Noch immer halten die tragischen Ereignisse aus Norwegen die Menschen auf der ganzen Welt in Atem - nun rufen die Aktivisten von Anonymous dazu auf, das Manifest von Anders Behring Breivik anzugreifen. Seit den Morden von Oslo und Utøya, bei denen Breivik kaltblütig mindestens 68 Menschen hinrichtete, sorgt dessen selbst verfasste gut 1.500 Seiten starke Schrift im Internet für Aufsehen.

Darin breitet der 32-jährige Norweger in aller Ausführlichkeit seine Ansichten aus - das Manifest ist ein einziges Zeugnis von Fremdenfeindlichkeit, Islamophobie und blinden Hasses gegenüber jeder Form von Andersartigkeit.
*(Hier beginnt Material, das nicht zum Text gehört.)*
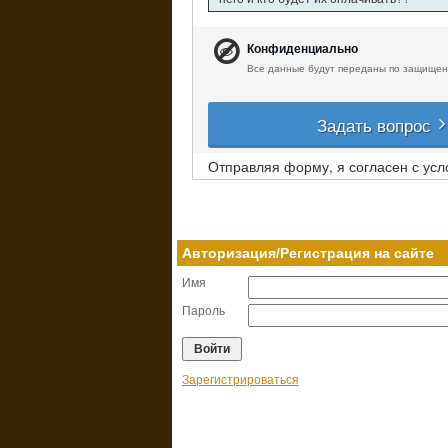
Конфиденциально
Все данные будут переданы по защищен
Задать вопрос
Отправляя форму, я согласен с ус
Авторизация/Регистрация на сайте
Имя
Пароль
Зарегистрироваться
Und genau dieser Hetzschrift soll es nach dem Wunsch von Anonymous nun an den Kragen gehen. Offen rufen sie Internetnutzer auf der ganzen Welt dazu auf, sich des Textes anzunehmen und es gezielt mit falschen Inhalten zu füllen und weiter zu verbreiten.

Der Wunsch der Aktivisten: irgendwann soll es im Netz von unzähligen unterschiedlichen und falschen Ausführungen wimmeln, so dass niemand mehr die echte Schrift von Breivik ausfindig machen kann. Bei Anonymous heißt es: 'Sorgt dafür, dass Anders ein Witz wird. Sorgt dafür, dass niemand ihn mehr ernst nimmt.'

Wie man es von der Massenbewegung bereits kennt, spart man auch nicht mit großen Gesten. Die Aktion 'Operation UnManifest' schließt mit den heroischen Worten: 'Wir alle verzeihen keinen Mord, wir alle vergessen nicht die Opfer.' Das Manifest von Breivik wurde in den Tagen nach den tragischen Ereignissen bereits tausendfach heruntergeladen und weiterverschickt, man darf also gespannt sein, ob die Aktion von Anonymous am Ende von Erfolg gekrönt sein wird.